I have come across a question regarding the preservation of cadlag under supremum of a sequence of cadlag functions that converge uniformly from this post :https://almostsuremath.com/2010/03/25/preservation-of-the-local-martingale-property/ proof of theorem 5.
Assume that we have $Y^n \to Y$ uniformly on bounded intervals ($Y_t^n$, $Y_t$ are functions of time $t\ge 0$.)
Set $$M_t := \sup_n (Y_t^n)^+.$$ I am trying to show that $M$ is cadlag, i.e. continuous from the right and has left limits.
It is clear that $(Y^n)^+$ is cadlag.
Right Continuity: $M_t = \lim_{n\to \infty} \max_{m\le n} (Y_t^m)^+$.
I believe that if we have $Y^n \to Y$ uniformly on compacts, then so does $(Y^n)^+ \to Y^+$ uniformly on compacts. Is this true?
Assuming this, since we have $|\max_{m\le n} (Y^m_s)^+ - \max_{m \le n} (Y^m_t)^+|\le \max_{m\le n}|(Y^m_s)^+ - (Y_t^m)^+| \le \sup_n |(Y^n_s)^+ - (Y_t^n)^+|$,
and by taking limits $n\to \infty$, $|M_s - M_t| \le \sup_n |(Y_s^n)^+ - (Y_t^n)^+|$, we get from uniform convergence on compacts that for $s>t$ close enough, $\lim_{s\downarrow t} M_s = M_t$.

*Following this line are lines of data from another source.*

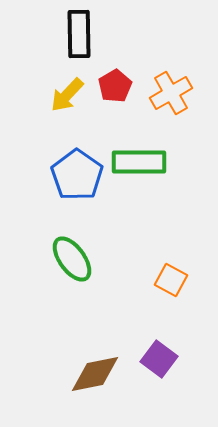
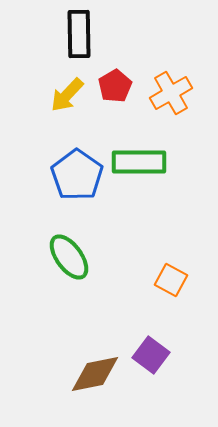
green ellipse: moved 3 px left, 2 px up
purple square: moved 8 px left, 4 px up
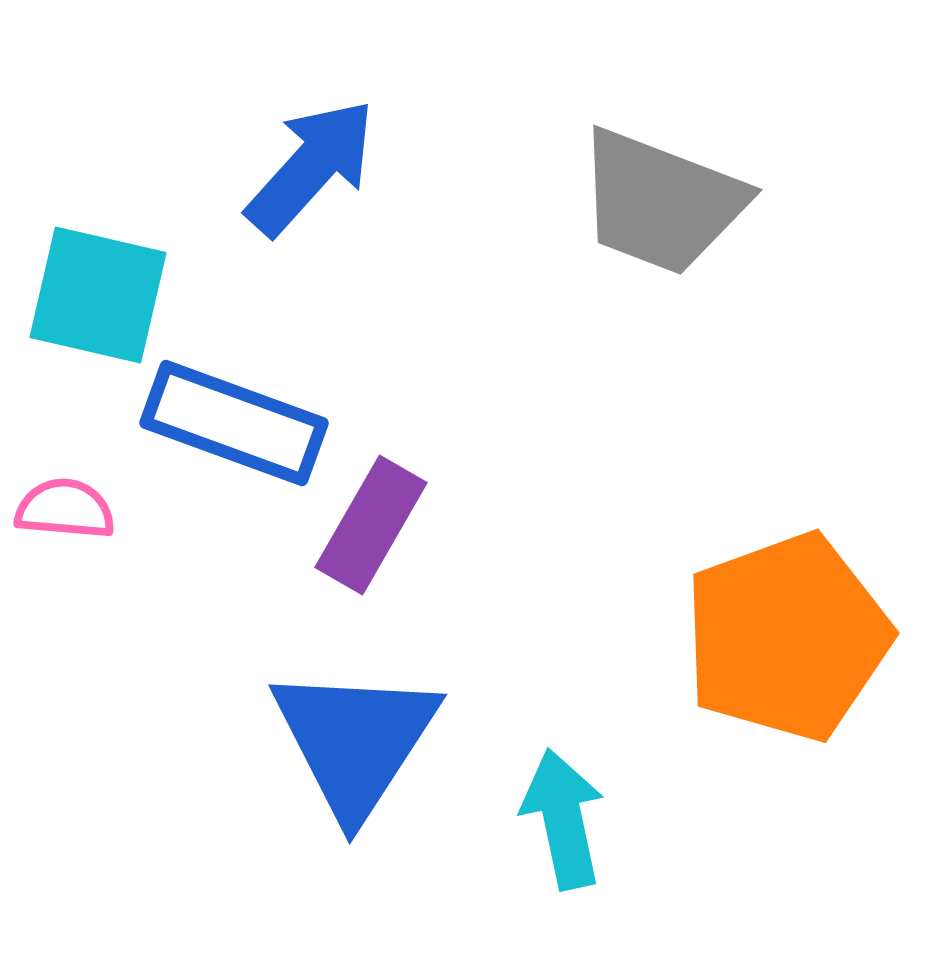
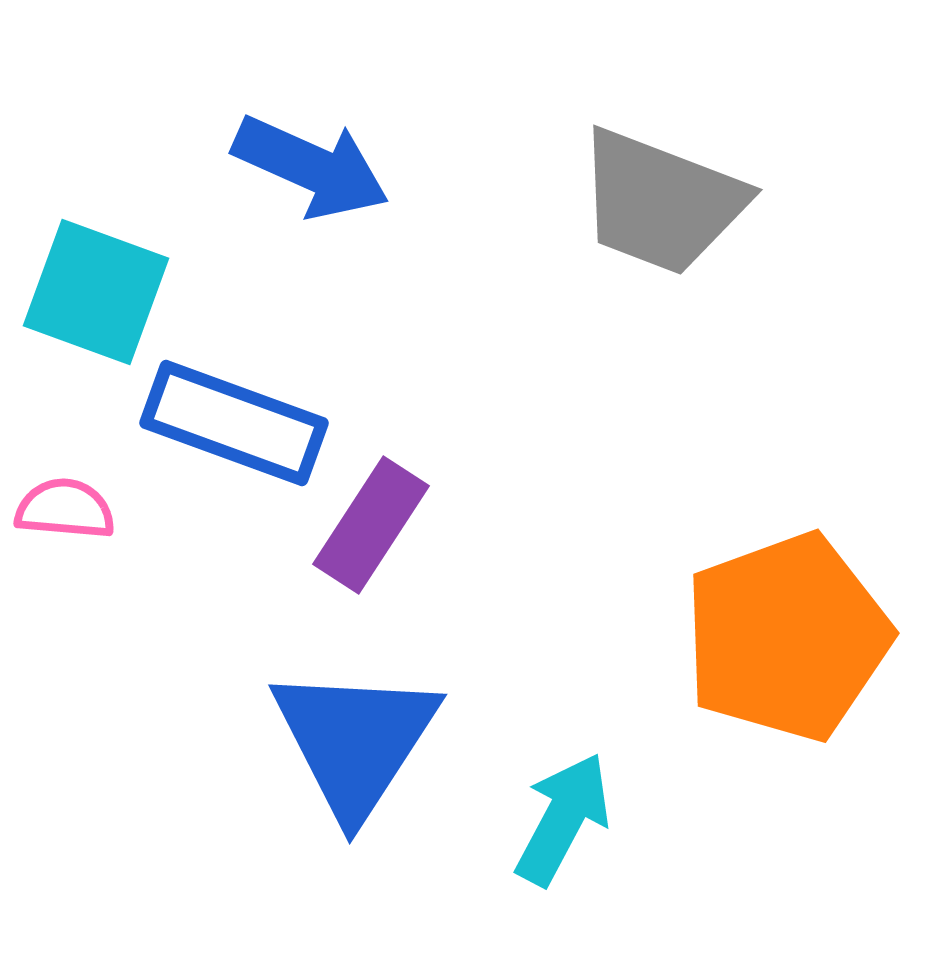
blue arrow: rotated 72 degrees clockwise
cyan square: moved 2 px left, 3 px up; rotated 7 degrees clockwise
purple rectangle: rotated 3 degrees clockwise
cyan arrow: rotated 40 degrees clockwise
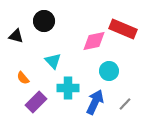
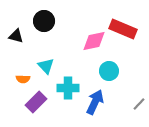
cyan triangle: moved 7 px left, 5 px down
orange semicircle: moved 1 px down; rotated 48 degrees counterclockwise
gray line: moved 14 px right
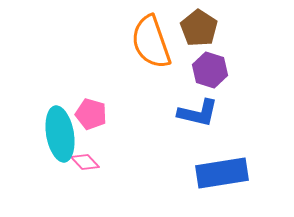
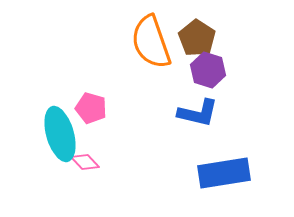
brown pentagon: moved 2 px left, 10 px down
purple hexagon: moved 2 px left
pink pentagon: moved 6 px up
cyan ellipse: rotated 6 degrees counterclockwise
blue rectangle: moved 2 px right
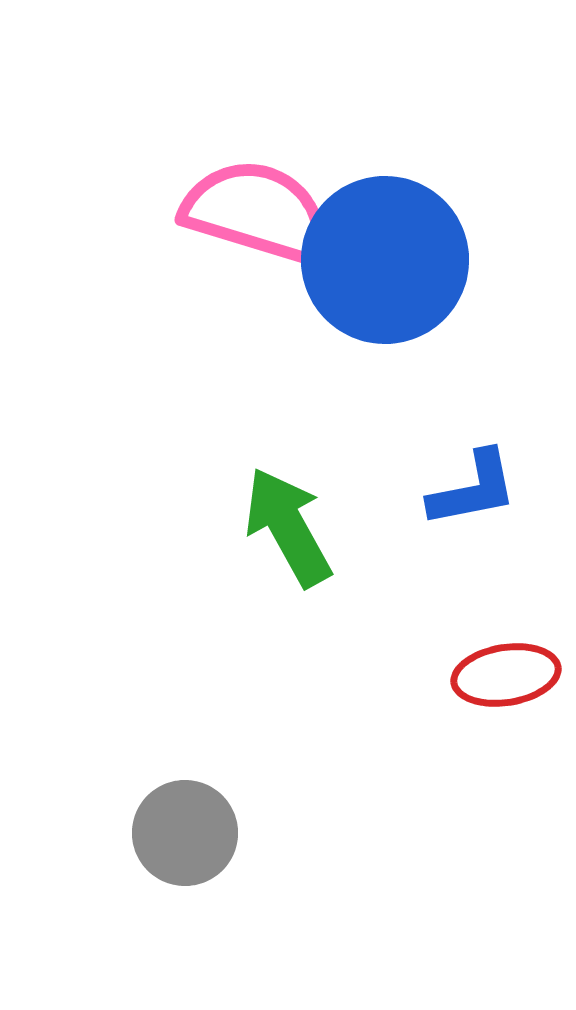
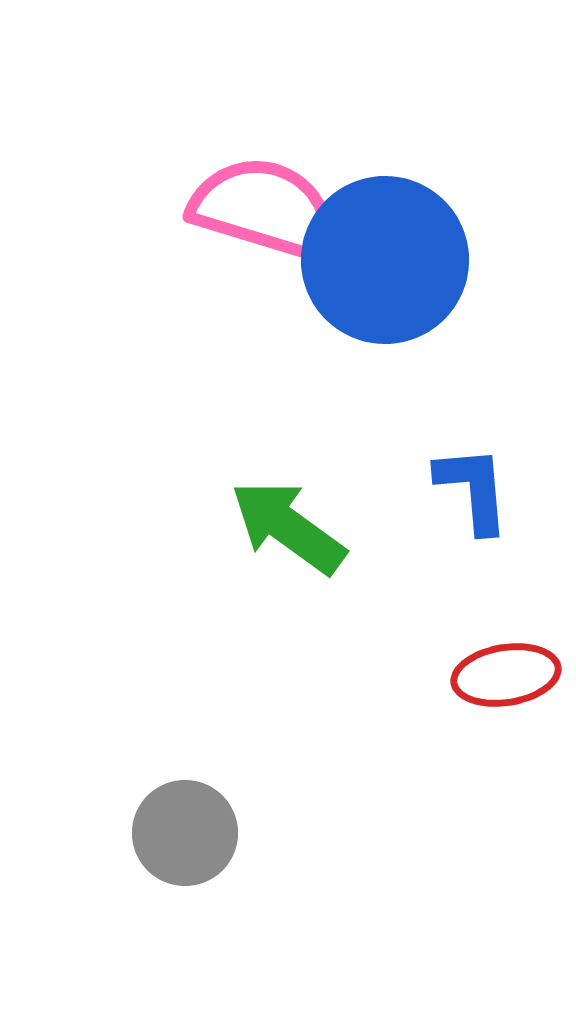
pink semicircle: moved 8 px right, 3 px up
blue L-shape: rotated 84 degrees counterclockwise
green arrow: rotated 25 degrees counterclockwise
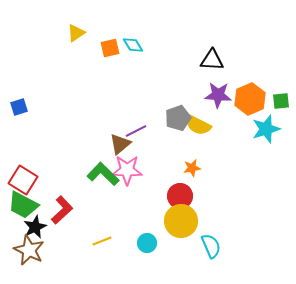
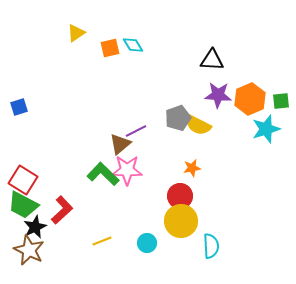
cyan semicircle: rotated 20 degrees clockwise
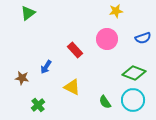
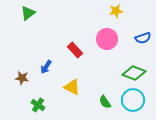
green cross: rotated 16 degrees counterclockwise
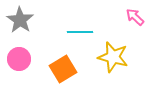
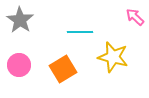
pink circle: moved 6 px down
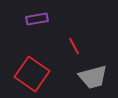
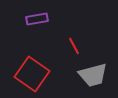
gray trapezoid: moved 2 px up
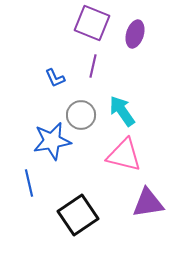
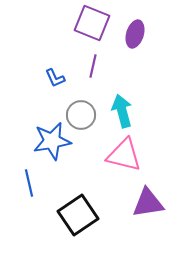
cyan arrow: rotated 20 degrees clockwise
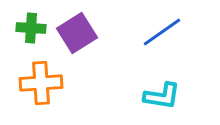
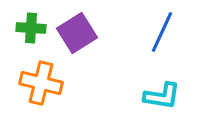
blue line: rotated 30 degrees counterclockwise
orange cross: rotated 18 degrees clockwise
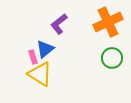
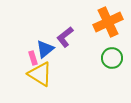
purple L-shape: moved 6 px right, 13 px down
pink rectangle: moved 1 px down
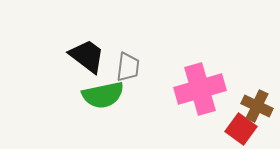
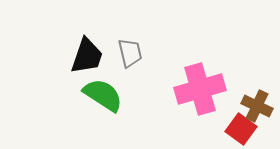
black trapezoid: rotated 72 degrees clockwise
gray trapezoid: moved 2 px right, 14 px up; rotated 20 degrees counterclockwise
green semicircle: rotated 135 degrees counterclockwise
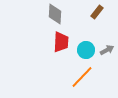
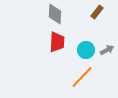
red trapezoid: moved 4 px left
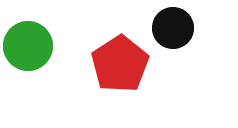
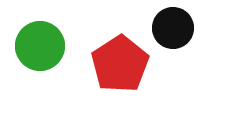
green circle: moved 12 px right
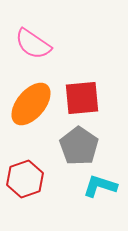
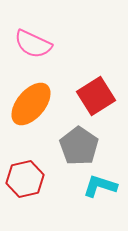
pink semicircle: rotated 9 degrees counterclockwise
red square: moved 14 px right, 2 px up; rotated 27 degrees counterclockwise
red hexagon: rotated 6 degrees clockwise
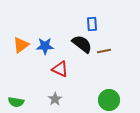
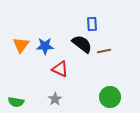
orange triangle: rotated 18 degrees counterclockwise
green circle: moved 1 px right, 3 px up
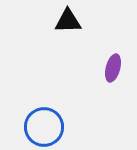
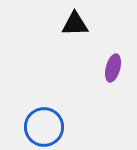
black triangle: moved 7 px right, 3 px down
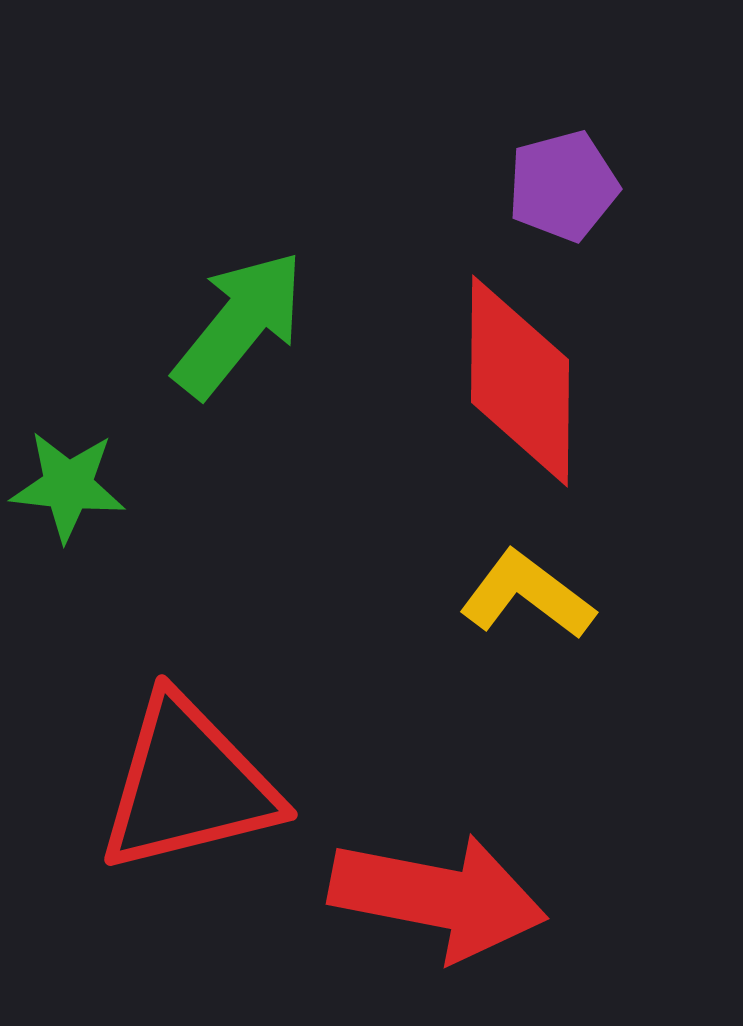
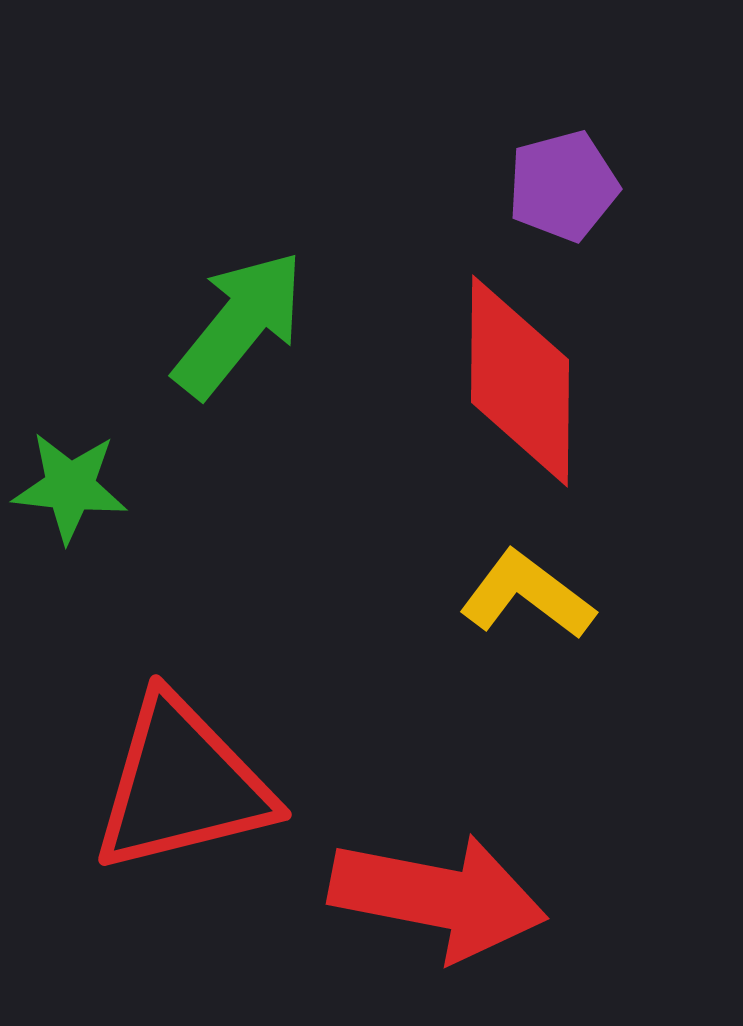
green star: moved 2 px right, 1 px down
red triangle: moved 6 px left
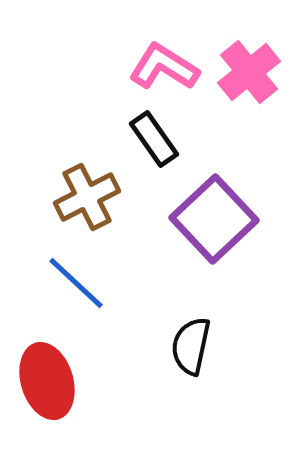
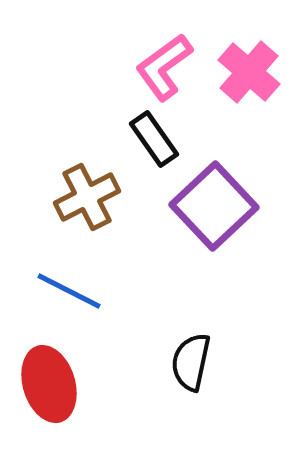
pink L-shape: rotated 68 degrees counterclockwise
pink cross: rotated 10 degrees counterclockwise
purple square: moved 13 px up
blue line: moved 7 px left, 8 px down; rotated 16 degrees counterclockwise
black semicircle: moved 16 px down
red ellipse: moved 2 px right, 3 px down
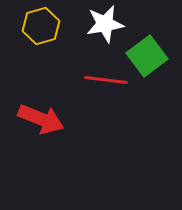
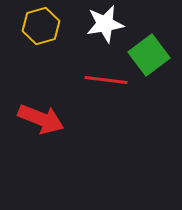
green square: moved 2 px right, 1 px up
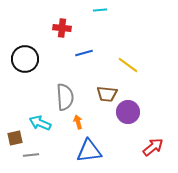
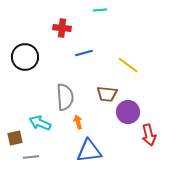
black circle: moved 2 px up
red arrow: moved 4 px left, 12 px up; rotated 115 degrees clockwise
gray line: moved 2 px down
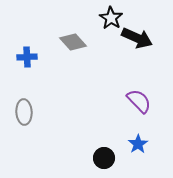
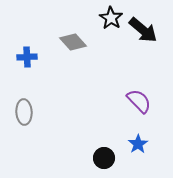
black arrow: moved 6 px right, 8 px up; rotated 16 degrees clockwise
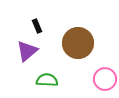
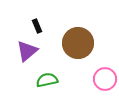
green semicircle: rotated 15 degrees counterclockwise
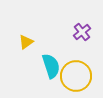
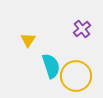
purple cross: moved 3 px up
yellow triangle: moved 2 px right, 2 px up; rotated 21 degrees counterclockwise
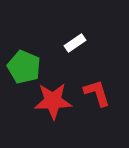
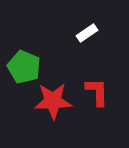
white rectangle: moved 12 px right, 10 px up
red L-shape: moved 1 px up; rotated 16 degrees clockwise
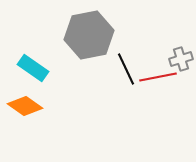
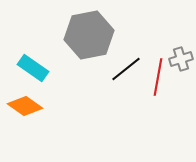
black line: rotated 76 degrees clockwise
red line: rotated 69 degrees counterclockwise
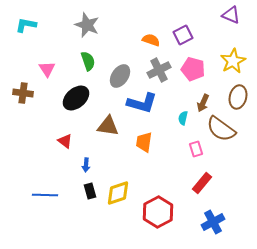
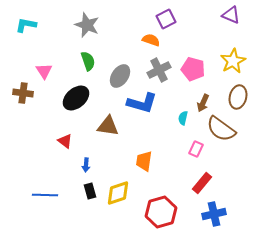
purple square: moved 17 px left, 16 px up
pink triangle: moved 3 px left, 2 px down
orange trapezoid: moved 19 px down
pink rectangle: rotated 42 degrees clockwise
red hexagon: moved 3 px right; rotated 12 degrees clockwise
blue cross: moved 1 px right, 8 px up; rotated 15 degrees clockwise
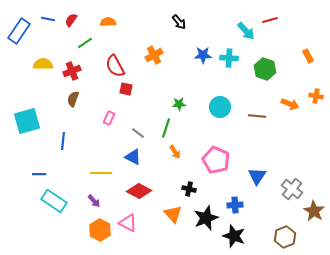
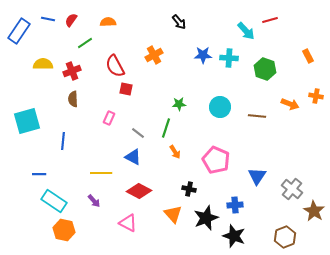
brown semicircle at (73, 99): rotated 21 degrees counterclockwise
orange hexagon at (100, 230): moved 36 px left; rotated 15 degrees counterclockwise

Left hand limits: Similarly, we can get that for any sequence $s_n \uparrow t$, $s_n<t$, $$|M_{s_n} - M_{s_m}| \le \sup_k |(Y_{s_n}^k)^+ - (Y_{s_m}^k)^+|$$and since the right hand side converges to $0$ as $n , m \to \infty$, $M_{s_n}$ is a cauchy sequence and has a limit.
I am not sure if the assumption on uniform convergence being preserved for the positive part of the functions is true. Does this hold and the rest of the proof follows as I claim? I would greatly appreciate some input on this.